People ask me why I keep using Linux, enormous pain in the ass that it is, and it’s simple: at least I can change it. Microsoft products steal time from me over and over again in ways that are completely immutable and too stupid to forgive; little, counterintuitive things, like not being able to logout without closing Office first, and big ones like the fact that “repairing” and “reinstalling” are exactly the same thing, even if it’s a single problem registry entry or corrupted file. Obscure configuration options, counterintuitive, hidden or outright idiotic options, bizzare, outlandish error messages, half-assed documentation and, my God, a set of tools so clownish that my days feel like I’m trying to put out a fire with a bucket full of confetti.

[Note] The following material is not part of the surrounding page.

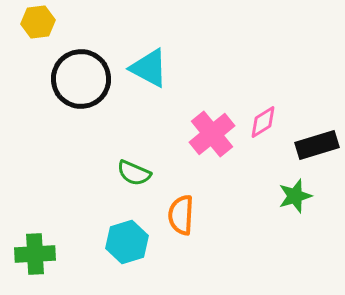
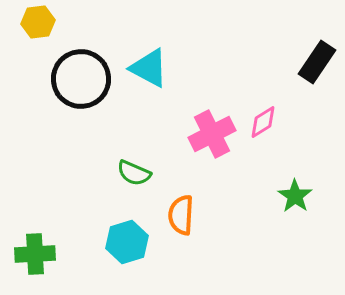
pink cross: rotated 12 degrees clockwise
black rectangle: moved 83 px up; rotated 39 degrees counterclockwise
green star: rotated 20 degrees counterclockwise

I absolutely fucking hate it when things that used to be trivially easy become hard or impossible, and that gets called progress. I’m glad Microsoft is innovating; innovation is great, I love neat new things. But if the people implementing those shiny new toys, are the same people they’ve got boning the process now, all that’s going to come out of it is a bunch of second-rate
shiny, knockoffs for which no originals exist.

This week has been a week of small optimizations and simple tools; for example, I have managed to grind my dental enamel into a fine powder, using only conversations with my coworkers and my own sunny disposition.

More on this later, perhaps when I’m seeing red because I’m moving away from this job at a very high velocity, instead of the reason I’ve got now.

Don’t forget, everyone: 9:00 tonight at Chu Shing. Everybody’s welcome.